__EXERCISE DESCRIPTION__. Nothing but the records, copied exactly and stripped of pictures, should be in the answer.

(Extracted page text data)
────────────────────

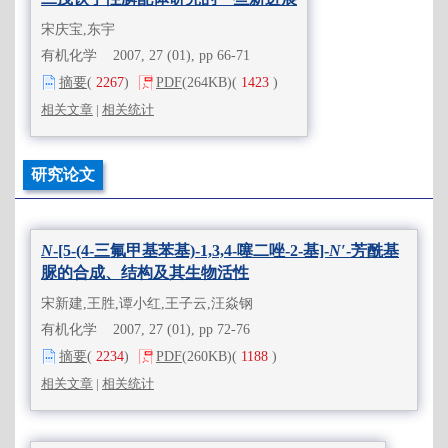
宋庆宝,东宇
有机化学 2007, 27 (01), pp 66-71
摘要
(
2267
)
PDF
(264KB)
(
1423
)
相关文章
|
相关统计
研究论文
N
-[5-(4-三氟甲基苯基)-1,3,4-噻二唑-2-基]-
N′
-芳酰基
脲的合成、结构及其生物活性
宋新建,王胜,谭小红,王子云,汪焱钢
有机化学 2007, 27 (01), pp 72-76
摘要
(
2234
)
PDF
(260KB)
(
1188
)
相关文章
|
相关统计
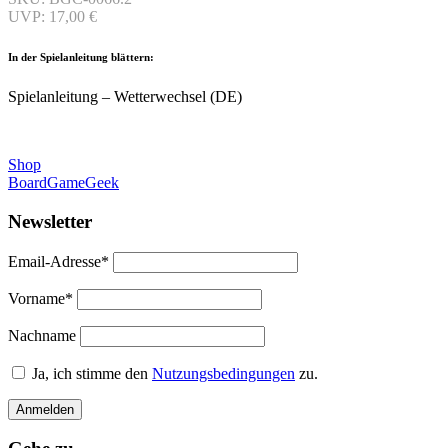
UVP: 17,00 €
In der Spielanleitung blättern:
Spielanleitung – Wetterwechsel (DE)
Shop
BoardGameGeek
Newsletter
Email-Adresse*
Vorname*
Nachname
Ja, ich stimme den
Nutzungsbedingungen
zu.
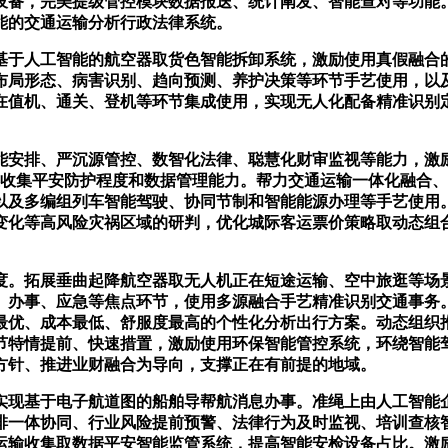
设备，完美提级管控模块数据报送、统计阐发、智能查对等功能
能的交通运输分析行政法律系统。
于人工智能的航空器取货色智能拆卸系统，激励使用真假融合的
布局形态、病害识别、趋向预测、养护决策等环节手艺使用，以
在值机、通关、登机等环节集成使用，实现无人化配备精准识别
安排、严沉源管控、数智化法律、聪慧化财审监视等能力，激励
业收集平安防护程度和数据管理能力。帮力交通运输一体化融合
以及多编组列车智能驾驶、协同节制和智能能源办理等手艺使用
变化等高风险灾祸区域的研判，优化城际客运票价策略取动态组
。拓展垂曲起降航空器取无人机正在短途运输、空中旅逛等场景
、办事、应急等焦点环节，使用多源融合手艺精准识别交通事务
最优、成本最低、舒服度最高的个性化分析出行方案。动态组织
节特情提前、快速措置，激励使用环保智能管控系统，环绕智能
方针、推进业财融合为导向，支撑正在有前提的地域。
现基于电子航道图的船舶导帮航消息办事。准绳上由人工智能企
排一体协同、行业风险提前预警、法律行为及时监视、培训查核
运输收集取数据平安智能监管系统，提高智能安检设备占比。激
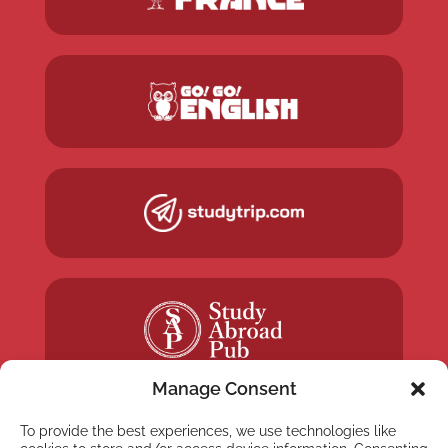
Manage Consent
To provide the best experiences, we use technologies like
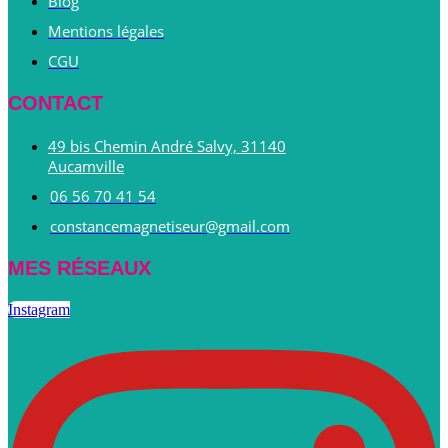
Blog
Mentions légales
CGU
CONTACT
49 bis Chemin André Salvy, 31140
Aucamville
06 56 70 41 54
constancemagnetiseur@gmail.com
MES RÉSEAUX
Instagram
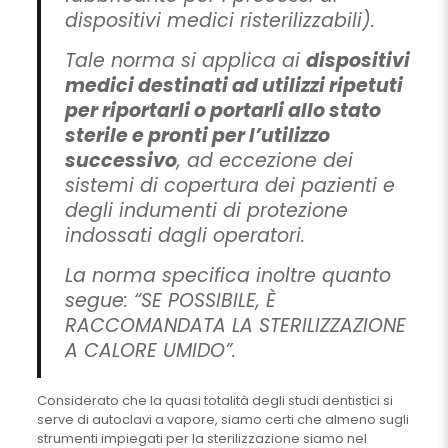
dispositivi medici risterilizzabili).
Tale norma si applica ai
dispositivi
medici destinati ad utilizzi ripetuti
per riportarli o portarli allo stato
sterile e pronti per l’utilizzo
successivo
, ad eccezione dei
sistemi di copertura dei pazienti e
degli indumenti di protezione
indossati dagli operatori.
La norma specifica inoltre quanto
segue: “SE POSSIBILE, È
RACCOMANDATA LA STERILIZZAZIONE
A CALORE UMIDO”.
Considerato che la quasi totalità degli studi dentistici si
serve di autoclavi a vapore, siamo certi che almeno sugli
strumenti impiegati per la sterilizzazione siamo nel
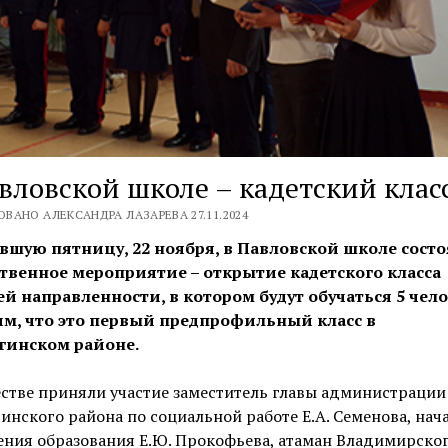
вловской школе – кадетский клас
ВАНО АЛЕКСАНДРА ЛАЗАРЕВА 27.11.2024
вшую пятницу, 22 ноября, в Павловской школе состо
твенное мероприятие – открытие кадетского класса
ей направленности, в котором будут обучаться 5 чело
м, что это первый предпрофильный класс в
гинском районе.
стве приняли участие заместитель главы администрации
инского района по социальной работе Е.А. Семенова, нач
ения образования Е.Ю. Прокофьева, атаман Владимирско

────────────────────

__OUTPUT__.
宋庆宝,东宇
有机化学 2007, 27 (01), pp 66-71
摘要
(
2267
)
PDF
(264KB)
(
1423
)
相关文章
|
相关统计
研究论文
N
-[5-(4-三氟甲基苯基)-1,3,4-噻二唑-2-基]-
N′
-芳酰基
脲的合成、结构及其生物活性
宋新建,王胜,谭小红,王子云,汪焱钢
有机化学 2007, 27 (01), pp 72-76
摘要
(
2234
)
PDF
(260KB)
(
1188
)
相关文章
|
相关统计
UVP: 17,00 €
In der Spielanleitung blättern:
Spielanleitung – Wetterwechsel (DE)
Shop
BoardGameGeek
Newsletter
Email-Adresse*
Vorname*
Nachname
Ja, ich stimme den
Nutzungsbedingungen
zu.
设备，完美提级管控模块数据报送、统计阐发、智能查对等功能
能的交通运输分析行政法律系统。
于人工智能的航空器取货色智能拆卸系统，激励使用真假融合的
布局形态、病害识别、趋向预测、养护决策等环节手艺使用，以
在值机、通关、登机等环节集成使用，实现无人化配备精准识别
安排、严沉源管控、数智化法律、聪慧化财审监视等能力，激励
业收集平安防护程度和数据管理能力。帮力交通运输一体化融合
以及多编组列车智能驾驶、协同节制和智能能源办理等手艺使用
变化等高风险灾祸区域的研判，优化城际客运票价策略取动态组
。拓展垂曲起降航空器取无人机正在短途运输、空中旅逛等场景
、办事、应急等焦点环节，使用多源融合手艺精准识别交通事务
最优、成本最低、舒服度最高的个性化分析出行方案。动态组织
节特情提前、快速措置，激励使用环保智能管控系统，环绕智能
方针、推进业财融合为导向，支撑正在有前提的地域。
现基于电子航道图的船舶导帮航消息办事。准绳上由人工智能企
排一体协同、行业风险提前预警、法律行为及时监视、培训查核
运输收集取数据平安智能监管系统，提高智能安检设备占比。激
Manage Consent
To provide the best experiences, we use technologies like
Blog
Mentions légales
CGU
CONTACT
49 bis Chemin André Salvy, 31140
Aucamville
06 56 70 41 54
constancemagnetiseur@gmail.com
MES RÉSEAUX
Instagram
dispositivi medici risterilizzabili).
Tale norma si applica ai
dispositivi
medici destinati ad utilizzi ripetuti
per riportarli o portarli allo stato
sterile e pronti per l’utilizzo
successivo
, ad eccezione dei
sistemi di copertura dei pazienti e
degli indumenti di protezione
indossati dagli operatori.
La norma specifica inoltre quanto
segue: “SE POSSIBILE, È
RACCOMANDATA LA STERILIZZAZIONE
A CALORE UMIDO”.
Considerato che la quasi totalità degli studi dentistici si
serve di autoclavi a vapore, siamo certi che almeno sugli
strumenti impiegati per la sterilizzazione siamo nel
вловской школе – кадетский клас
ВАНО АЛЕКСАНДРА ЛАЗАРЕВА 27.11.2024
вшую пятницу, 22 ноября, в Павловской школе состо
твенное мероприятие – открытие кадетского класса
ей направленности, в котором будут обучаться 5 чело
м, что это первый предпрофильный класс в
гинском районе.
стве приняли участие заместитель главы администрации
инского района по социальной работе Е.А. Семенова, нач
ения образования Е.Ю. Прокофьева, атаман Владимирско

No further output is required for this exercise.